Cookie puzzle

[Donjohnson24]

A few years ago I added an Extension to the WYSIWYG Web Browser program I use, in order to count the visitors to my website donjohnson24.co.uk, but cannot recall from where it came.  The extension uses cookies and is intended to check that the person connecting to the site is not ME, and that returns to the page with the counter do NOT add to the count.   I recently noticed an error message - produced by $user being undefined before use - and corrected that satisfactorily.   Having looked at the script, my query is that although the Extension appears to function OK - not counting MY visits and  returns to the counter-containing page - I can't see why?   The code involving DONCHECK doesn't seem to do what is intended, but somehow seems to work.   I must admit to very little experience with PHP, and though I have used many program languages in the past, I am now 84 years old, and my memory and programming skills have been stagnating for some years.

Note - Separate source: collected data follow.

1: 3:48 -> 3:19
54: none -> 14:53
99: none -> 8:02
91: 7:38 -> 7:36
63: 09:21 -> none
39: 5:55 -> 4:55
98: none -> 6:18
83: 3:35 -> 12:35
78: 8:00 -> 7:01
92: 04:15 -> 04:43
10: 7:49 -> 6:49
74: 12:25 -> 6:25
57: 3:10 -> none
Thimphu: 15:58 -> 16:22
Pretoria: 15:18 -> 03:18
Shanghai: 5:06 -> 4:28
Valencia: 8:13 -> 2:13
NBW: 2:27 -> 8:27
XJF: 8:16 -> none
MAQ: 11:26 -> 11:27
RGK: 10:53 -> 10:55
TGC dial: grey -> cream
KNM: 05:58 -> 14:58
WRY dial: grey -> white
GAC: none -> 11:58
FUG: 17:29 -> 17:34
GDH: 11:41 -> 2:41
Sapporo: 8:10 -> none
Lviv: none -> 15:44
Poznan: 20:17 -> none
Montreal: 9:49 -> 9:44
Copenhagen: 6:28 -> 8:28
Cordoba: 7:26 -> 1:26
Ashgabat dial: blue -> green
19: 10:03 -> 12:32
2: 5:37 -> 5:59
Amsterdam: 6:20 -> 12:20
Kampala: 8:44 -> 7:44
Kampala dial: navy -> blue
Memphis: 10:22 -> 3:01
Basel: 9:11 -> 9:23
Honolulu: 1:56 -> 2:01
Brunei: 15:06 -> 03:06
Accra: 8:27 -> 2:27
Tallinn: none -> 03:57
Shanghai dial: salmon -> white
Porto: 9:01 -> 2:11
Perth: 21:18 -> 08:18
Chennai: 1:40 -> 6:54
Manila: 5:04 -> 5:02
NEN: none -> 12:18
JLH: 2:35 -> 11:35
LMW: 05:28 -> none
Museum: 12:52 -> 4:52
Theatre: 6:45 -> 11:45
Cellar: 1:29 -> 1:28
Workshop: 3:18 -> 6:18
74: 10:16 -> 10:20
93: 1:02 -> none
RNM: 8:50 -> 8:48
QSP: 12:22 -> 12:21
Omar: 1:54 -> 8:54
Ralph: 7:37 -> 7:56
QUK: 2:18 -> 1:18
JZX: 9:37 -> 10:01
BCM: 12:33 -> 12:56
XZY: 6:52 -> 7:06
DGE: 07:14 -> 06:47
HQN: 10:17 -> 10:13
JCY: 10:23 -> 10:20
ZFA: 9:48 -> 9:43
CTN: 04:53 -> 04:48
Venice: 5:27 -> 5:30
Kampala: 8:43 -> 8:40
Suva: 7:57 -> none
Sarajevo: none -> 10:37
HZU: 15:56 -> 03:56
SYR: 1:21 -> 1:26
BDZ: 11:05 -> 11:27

It may be that I just misunderstand how cookies work, but if anyone can explain, or point out where the script should be corrected, I would be most grateful.

The Extension stores itself  before the html tag, and is shown below.  The window for entering parameters for the Extension  is also attached.

<?php

$revisit = "No";

//check if first visit
if(isset($_COOKIE["first"])) 
{
       $revisit = "Yes" ;
    $play = "$secplay$"  ;
} 
else 
{  
    $cookie_name = "first";
    $cookie_value = "XX";
    setcookie($cookie_name, $cookie_value);
    $play =  "$firstplay$" ;
} 

//check if MY computer
$cookie_name = "$identcookie$";
$user = " ";
if(isset($_COOKIE[$cookie_name]))
{
       $user = $_COOKIE[$cookie_name];
}
else 
{  
    $cookie_name = "$identcookie$";    
    $cookie_value = "$identname$";
    setcookie($cookie_name, $cookie_value);
} 

// get the visit count, and update if first visit and NOT on my computer
$file = fopen("$file$", 'r');
$data = fread($file, filesize("$file$"));
fclose($file);
if ($data !== false)
{
    $hits = intval($data);
 
    if ($user != "$identname$" && $revisit != "Yes")
    { 
        $hits++;
        $file = fopen("$file$", 'w');
        flock($file, LOCK_EX);
        fwrite($file, $hits);
        flock($file, LOCK_UN);
        fclose($file);
    }

}
?>
 

[requinix]

It works, but it's weird and confusing in how it does.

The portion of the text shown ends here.